(Beginning of INFORMATION SHOWN)

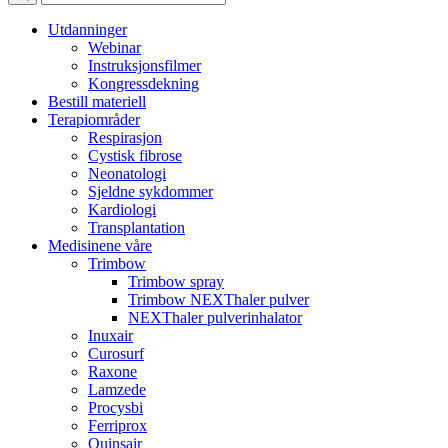
Utdanninger
Webinar
Instruksjonsfilmer
Kongressdekning
Bestill materiell
Terapiområder
Respirasjon
Cystisk fibrose
Neonatologi
Sjeldne sykdommer
Kardiologi
Transplantation
Medisinene våre
Trimbow
Trimbow spray
Trimbow NEXThaler pulver
NEXThaler pulverinhalator
Inuxair
Curosurf
Raxone
Lamzede
Procysbi
Ferriprox
Quinsair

(End of INFORMATION SHOWN)

§ **TASK PROMPT**
Going through the data above, state how many lines include the word "NEXThaler"; only that number is needed.

§ **SOLUTION TO THE PROBLEM**
2